* TASK TO COMPLETE: Which lines hold the string "están"? Copy each of them from the material below.

* LISTED RECORDS:

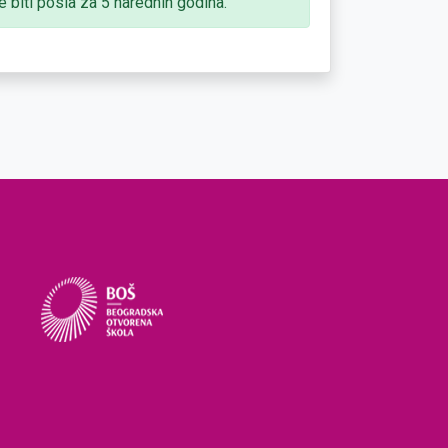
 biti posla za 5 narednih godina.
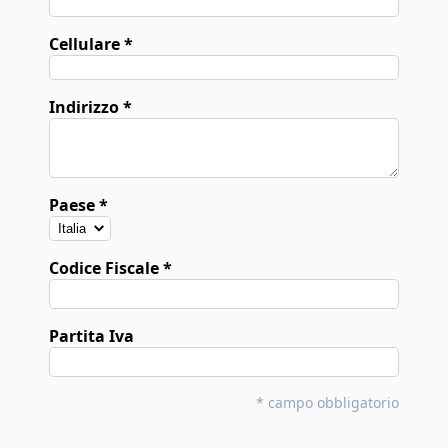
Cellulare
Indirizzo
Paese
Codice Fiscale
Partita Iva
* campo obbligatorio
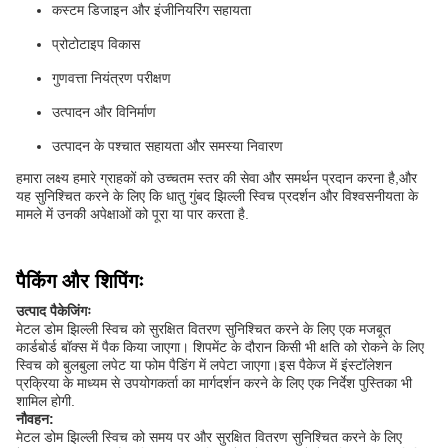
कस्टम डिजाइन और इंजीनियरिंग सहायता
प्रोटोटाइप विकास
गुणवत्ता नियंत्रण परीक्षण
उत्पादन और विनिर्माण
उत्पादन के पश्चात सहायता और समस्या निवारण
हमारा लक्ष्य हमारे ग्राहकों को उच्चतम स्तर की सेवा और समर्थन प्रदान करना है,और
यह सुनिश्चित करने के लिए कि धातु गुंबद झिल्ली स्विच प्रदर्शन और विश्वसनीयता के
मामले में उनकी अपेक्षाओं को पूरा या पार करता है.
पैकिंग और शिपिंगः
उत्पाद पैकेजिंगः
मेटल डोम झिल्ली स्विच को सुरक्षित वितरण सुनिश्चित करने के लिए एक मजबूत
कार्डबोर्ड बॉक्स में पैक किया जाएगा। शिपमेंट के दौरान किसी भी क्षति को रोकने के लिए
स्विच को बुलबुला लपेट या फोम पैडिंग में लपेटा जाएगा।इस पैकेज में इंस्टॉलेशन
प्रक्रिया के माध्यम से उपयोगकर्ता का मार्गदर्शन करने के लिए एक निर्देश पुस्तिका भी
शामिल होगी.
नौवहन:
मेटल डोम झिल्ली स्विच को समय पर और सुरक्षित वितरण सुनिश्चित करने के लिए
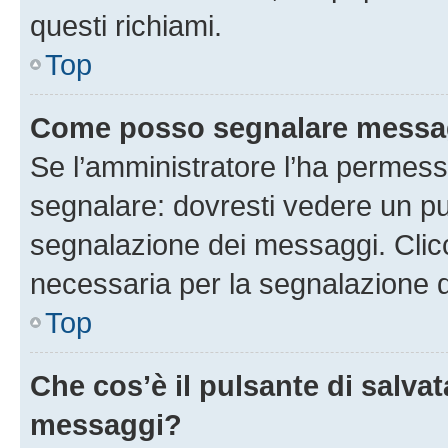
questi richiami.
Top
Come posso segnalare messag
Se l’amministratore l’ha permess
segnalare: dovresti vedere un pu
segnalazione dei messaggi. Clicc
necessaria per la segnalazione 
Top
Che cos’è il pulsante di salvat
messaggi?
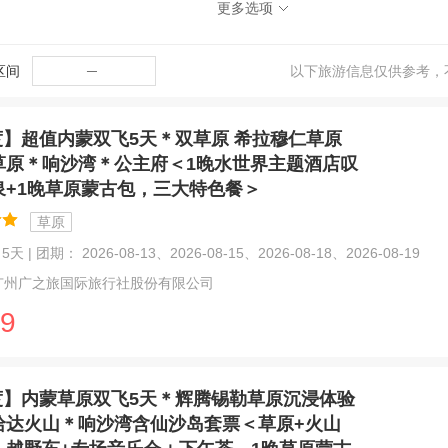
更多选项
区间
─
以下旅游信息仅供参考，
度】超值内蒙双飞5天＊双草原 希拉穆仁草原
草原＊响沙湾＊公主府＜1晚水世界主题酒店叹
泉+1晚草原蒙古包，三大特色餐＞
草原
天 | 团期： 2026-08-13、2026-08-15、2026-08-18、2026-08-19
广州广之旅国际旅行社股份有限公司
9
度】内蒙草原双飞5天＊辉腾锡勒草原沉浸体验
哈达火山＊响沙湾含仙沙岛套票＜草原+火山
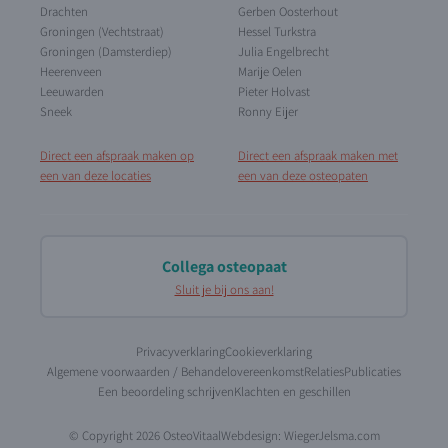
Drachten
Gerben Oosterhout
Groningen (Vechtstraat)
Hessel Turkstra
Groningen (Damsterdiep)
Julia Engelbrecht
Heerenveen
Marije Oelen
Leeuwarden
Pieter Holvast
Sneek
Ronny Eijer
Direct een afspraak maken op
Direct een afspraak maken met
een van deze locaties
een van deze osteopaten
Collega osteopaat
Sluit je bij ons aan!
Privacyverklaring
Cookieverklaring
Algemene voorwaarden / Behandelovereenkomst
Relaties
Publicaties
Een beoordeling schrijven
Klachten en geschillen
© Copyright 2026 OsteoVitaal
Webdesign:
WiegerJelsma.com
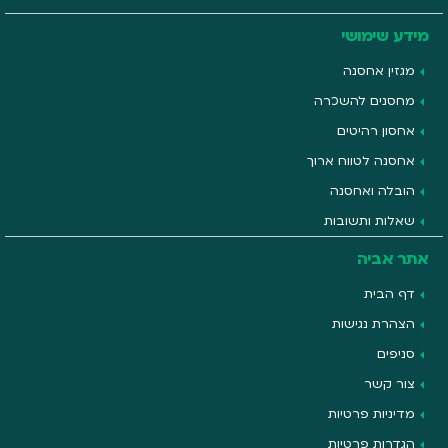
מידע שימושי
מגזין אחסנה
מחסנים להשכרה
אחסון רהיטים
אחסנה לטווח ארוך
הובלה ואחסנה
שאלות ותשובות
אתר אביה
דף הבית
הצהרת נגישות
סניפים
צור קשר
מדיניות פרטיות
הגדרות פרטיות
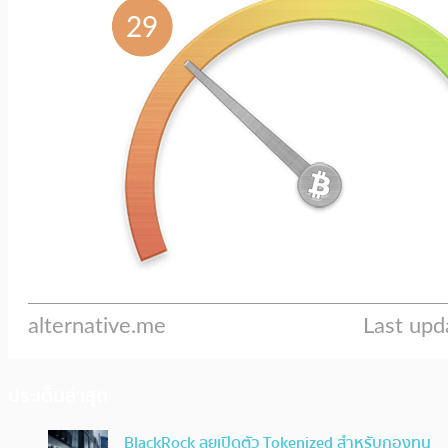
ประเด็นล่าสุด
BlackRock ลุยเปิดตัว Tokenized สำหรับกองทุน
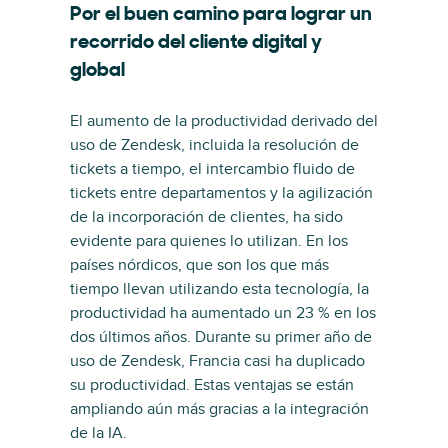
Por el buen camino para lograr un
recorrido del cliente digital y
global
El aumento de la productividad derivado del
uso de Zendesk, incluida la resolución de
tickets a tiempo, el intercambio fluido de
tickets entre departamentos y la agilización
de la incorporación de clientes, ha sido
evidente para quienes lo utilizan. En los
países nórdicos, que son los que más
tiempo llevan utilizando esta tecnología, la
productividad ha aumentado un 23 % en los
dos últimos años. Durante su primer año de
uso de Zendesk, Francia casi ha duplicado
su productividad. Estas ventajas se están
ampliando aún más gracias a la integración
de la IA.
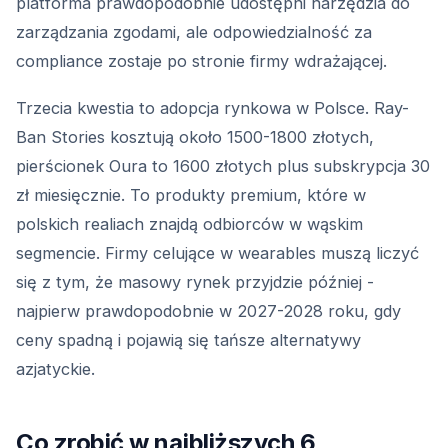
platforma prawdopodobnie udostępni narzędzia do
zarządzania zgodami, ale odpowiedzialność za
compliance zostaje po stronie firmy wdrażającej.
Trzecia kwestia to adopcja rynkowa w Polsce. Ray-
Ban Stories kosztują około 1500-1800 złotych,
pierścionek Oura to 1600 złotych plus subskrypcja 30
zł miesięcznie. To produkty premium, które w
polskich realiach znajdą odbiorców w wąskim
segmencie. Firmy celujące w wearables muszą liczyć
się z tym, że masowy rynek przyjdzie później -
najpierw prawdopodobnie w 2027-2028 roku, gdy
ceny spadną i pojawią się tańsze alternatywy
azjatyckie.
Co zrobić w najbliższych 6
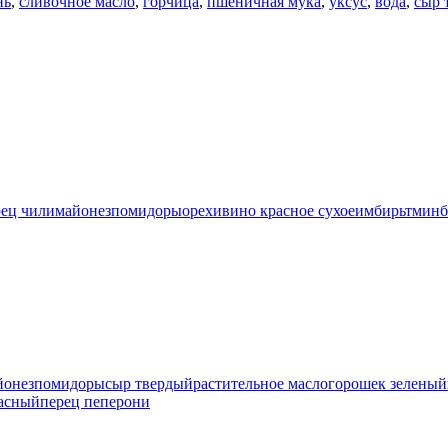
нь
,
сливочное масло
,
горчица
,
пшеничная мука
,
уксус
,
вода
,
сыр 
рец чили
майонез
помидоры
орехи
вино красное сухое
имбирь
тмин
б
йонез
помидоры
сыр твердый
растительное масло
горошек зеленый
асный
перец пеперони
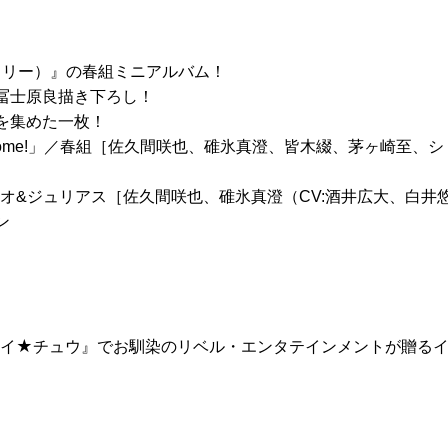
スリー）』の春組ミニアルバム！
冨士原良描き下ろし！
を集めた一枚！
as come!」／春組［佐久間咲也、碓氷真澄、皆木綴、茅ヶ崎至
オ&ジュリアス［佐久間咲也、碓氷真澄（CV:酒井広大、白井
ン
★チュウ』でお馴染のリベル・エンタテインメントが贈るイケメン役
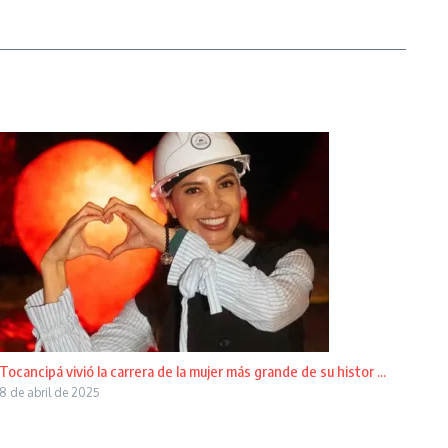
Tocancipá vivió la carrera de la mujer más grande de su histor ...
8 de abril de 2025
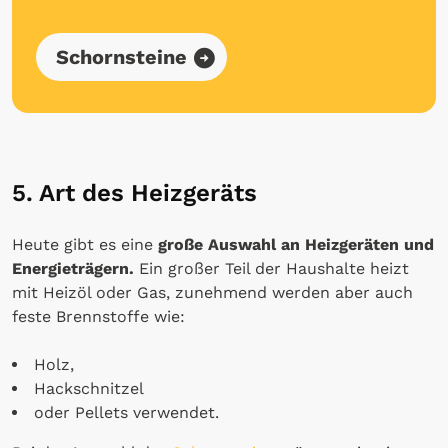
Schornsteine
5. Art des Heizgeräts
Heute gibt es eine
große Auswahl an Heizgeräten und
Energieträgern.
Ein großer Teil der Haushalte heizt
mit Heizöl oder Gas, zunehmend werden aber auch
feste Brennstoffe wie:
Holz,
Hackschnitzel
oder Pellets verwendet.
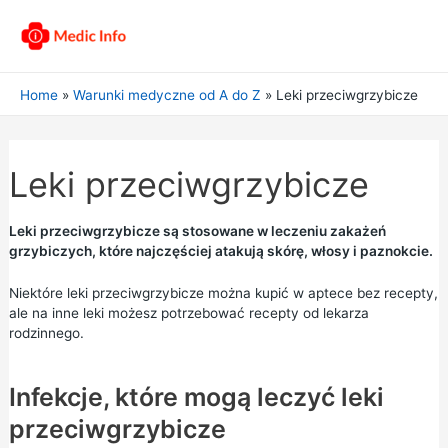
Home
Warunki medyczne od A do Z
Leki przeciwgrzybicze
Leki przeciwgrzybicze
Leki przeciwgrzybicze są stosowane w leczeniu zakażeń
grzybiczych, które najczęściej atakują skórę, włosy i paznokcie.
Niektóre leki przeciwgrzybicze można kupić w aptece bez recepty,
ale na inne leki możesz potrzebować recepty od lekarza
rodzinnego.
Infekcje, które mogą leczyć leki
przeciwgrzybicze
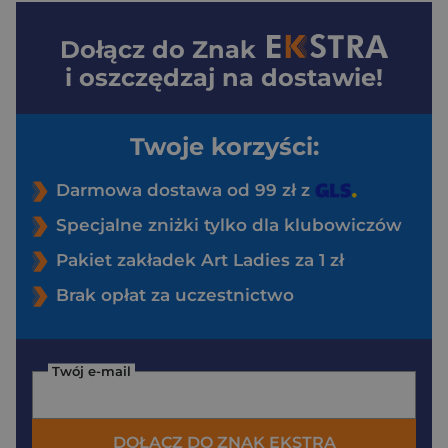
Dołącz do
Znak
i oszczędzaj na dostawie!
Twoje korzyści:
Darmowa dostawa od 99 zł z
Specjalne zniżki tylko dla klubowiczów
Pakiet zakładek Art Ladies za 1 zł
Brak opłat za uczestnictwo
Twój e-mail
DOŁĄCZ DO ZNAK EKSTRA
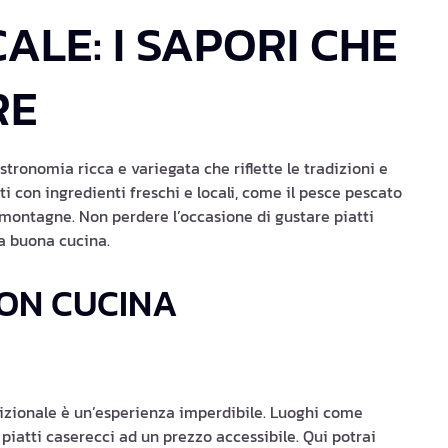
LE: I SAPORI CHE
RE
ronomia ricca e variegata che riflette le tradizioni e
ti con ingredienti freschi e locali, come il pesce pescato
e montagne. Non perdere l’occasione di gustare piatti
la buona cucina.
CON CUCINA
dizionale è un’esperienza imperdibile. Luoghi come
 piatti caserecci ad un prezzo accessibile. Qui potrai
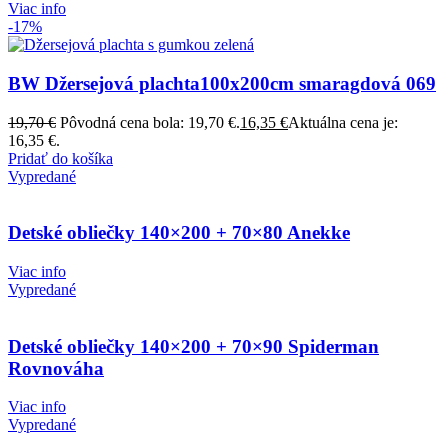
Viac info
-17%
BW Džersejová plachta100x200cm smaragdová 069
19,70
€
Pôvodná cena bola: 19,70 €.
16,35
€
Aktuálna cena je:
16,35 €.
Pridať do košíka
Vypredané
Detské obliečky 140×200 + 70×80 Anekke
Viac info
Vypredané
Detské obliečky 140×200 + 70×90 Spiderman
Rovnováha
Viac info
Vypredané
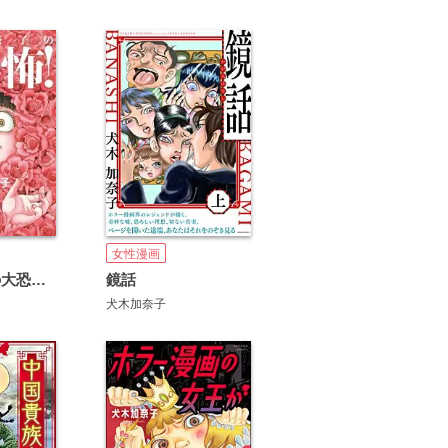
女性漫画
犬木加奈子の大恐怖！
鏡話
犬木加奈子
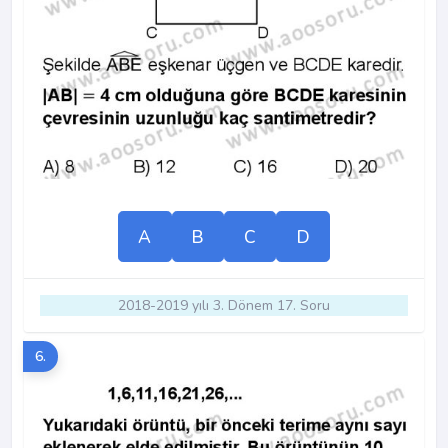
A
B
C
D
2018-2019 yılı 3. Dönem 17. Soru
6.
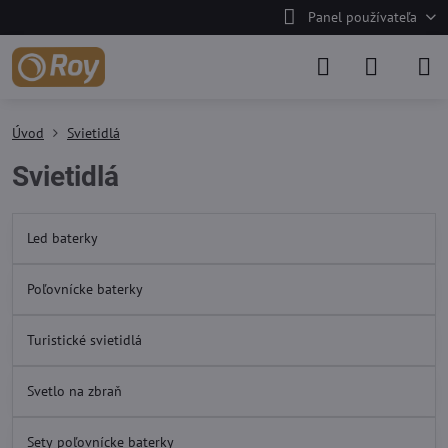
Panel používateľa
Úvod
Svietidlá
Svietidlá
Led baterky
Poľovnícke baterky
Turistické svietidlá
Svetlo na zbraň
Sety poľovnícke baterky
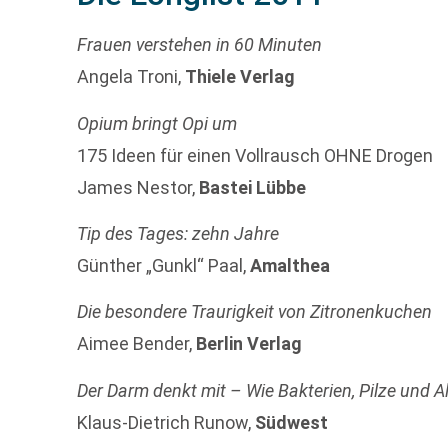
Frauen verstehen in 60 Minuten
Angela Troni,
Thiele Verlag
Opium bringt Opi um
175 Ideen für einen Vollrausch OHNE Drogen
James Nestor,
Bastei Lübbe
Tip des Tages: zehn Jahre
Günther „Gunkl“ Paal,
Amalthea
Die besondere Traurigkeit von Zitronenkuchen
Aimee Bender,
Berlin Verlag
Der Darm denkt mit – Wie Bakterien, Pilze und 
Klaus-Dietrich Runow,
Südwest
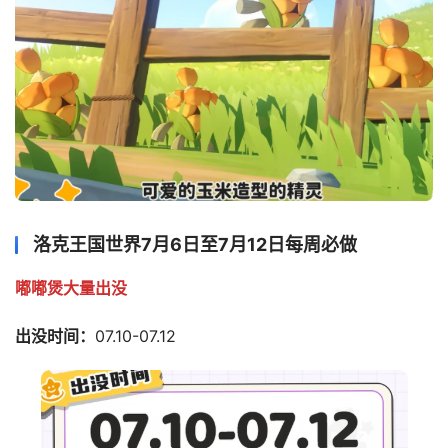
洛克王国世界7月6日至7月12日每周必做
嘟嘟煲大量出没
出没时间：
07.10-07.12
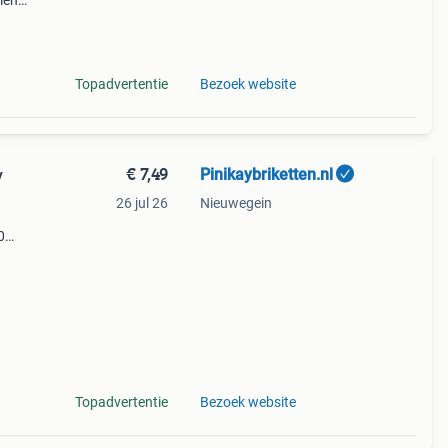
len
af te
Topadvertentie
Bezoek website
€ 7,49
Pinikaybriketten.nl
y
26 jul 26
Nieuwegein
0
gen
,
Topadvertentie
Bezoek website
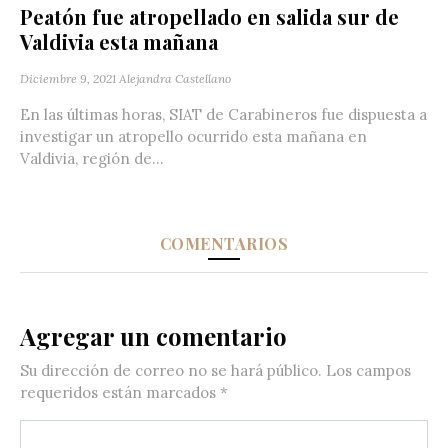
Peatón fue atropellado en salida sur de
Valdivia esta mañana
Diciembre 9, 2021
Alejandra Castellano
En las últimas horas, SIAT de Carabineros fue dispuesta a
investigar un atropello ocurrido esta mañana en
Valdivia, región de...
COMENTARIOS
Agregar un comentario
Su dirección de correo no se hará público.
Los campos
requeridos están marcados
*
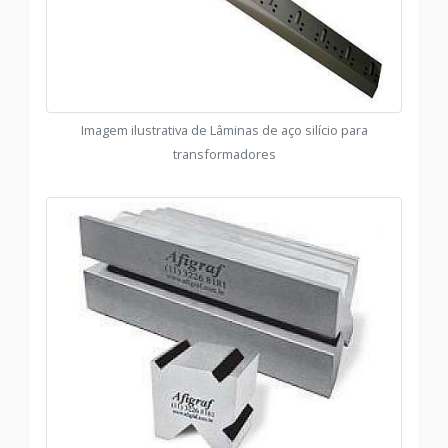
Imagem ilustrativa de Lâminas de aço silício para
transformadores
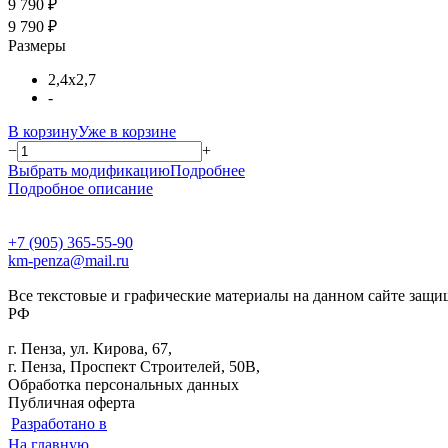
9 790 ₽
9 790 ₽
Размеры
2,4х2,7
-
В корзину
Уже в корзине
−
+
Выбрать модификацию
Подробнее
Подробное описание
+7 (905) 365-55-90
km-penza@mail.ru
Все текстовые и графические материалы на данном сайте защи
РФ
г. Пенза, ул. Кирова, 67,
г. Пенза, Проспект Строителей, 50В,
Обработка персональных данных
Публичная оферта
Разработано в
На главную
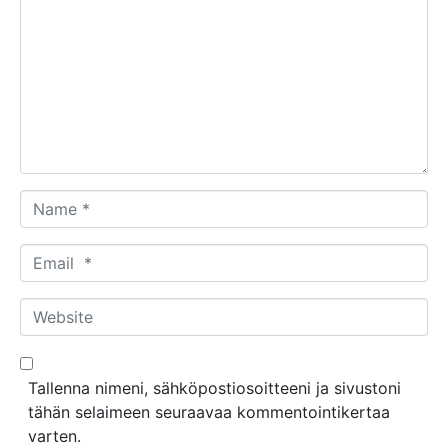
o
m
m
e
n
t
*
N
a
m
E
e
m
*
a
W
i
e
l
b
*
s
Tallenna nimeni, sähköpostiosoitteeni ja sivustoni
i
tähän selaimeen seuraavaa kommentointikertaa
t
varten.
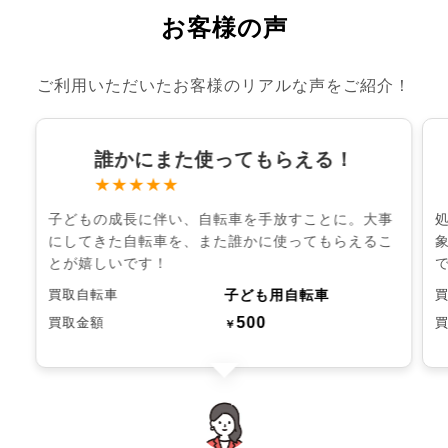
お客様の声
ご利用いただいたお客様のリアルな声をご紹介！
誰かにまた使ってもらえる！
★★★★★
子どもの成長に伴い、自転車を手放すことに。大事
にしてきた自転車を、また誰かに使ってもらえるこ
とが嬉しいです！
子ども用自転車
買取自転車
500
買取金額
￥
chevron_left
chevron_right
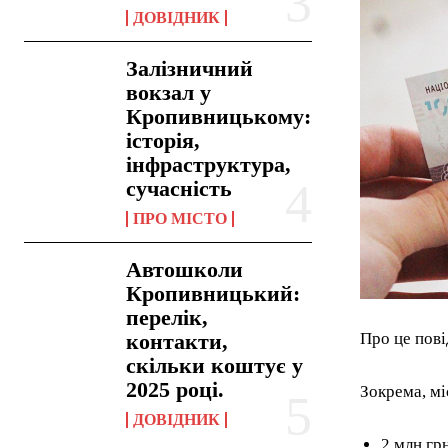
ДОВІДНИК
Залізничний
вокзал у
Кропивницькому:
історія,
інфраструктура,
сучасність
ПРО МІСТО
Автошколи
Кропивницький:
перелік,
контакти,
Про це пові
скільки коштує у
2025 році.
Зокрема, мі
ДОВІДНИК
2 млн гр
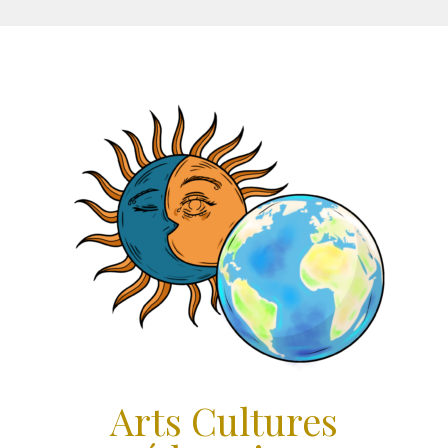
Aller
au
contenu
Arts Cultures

* RESULT:
su productividad. Estas ventajas se están
requeridos están marcados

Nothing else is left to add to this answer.